### REQUIRED ACTION
Down to the last line, transcribe the records verbatim and exclude the images.

### DATA TO PROCESS
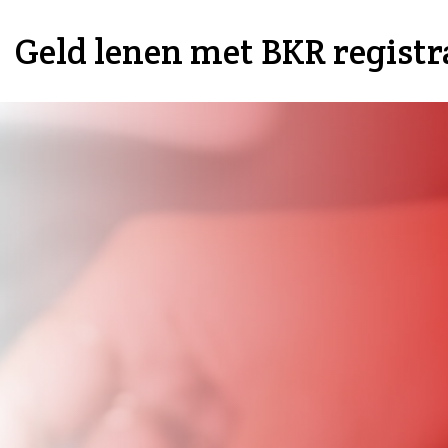
Geld lenen met BKR registr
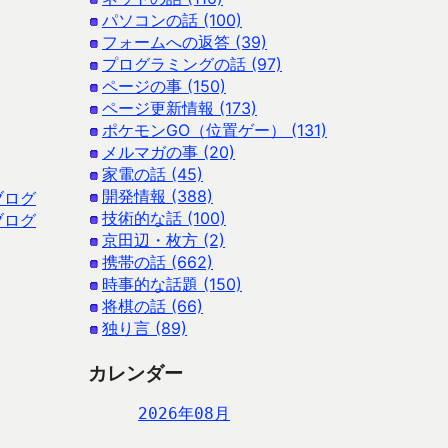
パソコンの話 (100)
フォームへの返答 (39)
プログラミングの話 (97)
ページの事 (150)
ページ更新情報 (173)
ポケモンGO（位置ゲー） (131)
メルマガの事 (20)
家電の話 (45)
開発情報 (388)
ブログ
技術的な話 (100)
ブログ
京田辺・枚方 (2)
携帯の話 (662)
時事的な話題 (150)
将棋の話 (66)
独り言 (89)
カレンダー
2026年08月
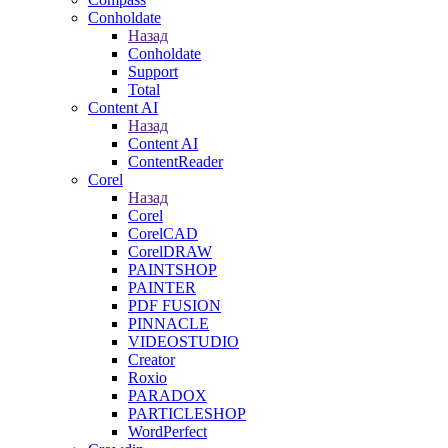
Conholdate
Назад
Conholdate
Support
Total
Content AI
Назад
Content AI
ContentReader
Corel
Назад
Corel
CorelCAD
CorelDRAW
PAINTSHOP
PAINTER
PDF FUSION
PINNACLE
VIDEOSTUDIO
Creator
Roxio
PARADOX
PARTICLESHOP
WordPerfect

### WRITTEN ANSWER
Geld lenen met BKR registr
パソコンの話 (100)
フォームへの返答 (39)
プログラミングの話 (97)
ページの事 (150)
ページ更新情報 (173)
ポケモンGO（位置ゲー） (131)
メルマガの事 (20)
家電の話 (45)
開発情報 (388)
ブログ
技術的な話 (100)
ブログ
京田辺・枚方 (2)
携帯の話 (662)
時事的な話題 (150)
将棋の話 (66)
独り言 (89)
カレンダー
2026年08月
Conholdate
Назад
Conholdate
Support
Total
Content AI
Назад
Content AI
ContentReader
Corel
Назад
Corel
CorelCAD
CorelDRAW
PAINTSHOP
PAINTER
PDF FUSION
PINNACLE
VIDEOSTUDIO
Creator
Roxio
PARADOX
PARTICLESHOP
WordPerfect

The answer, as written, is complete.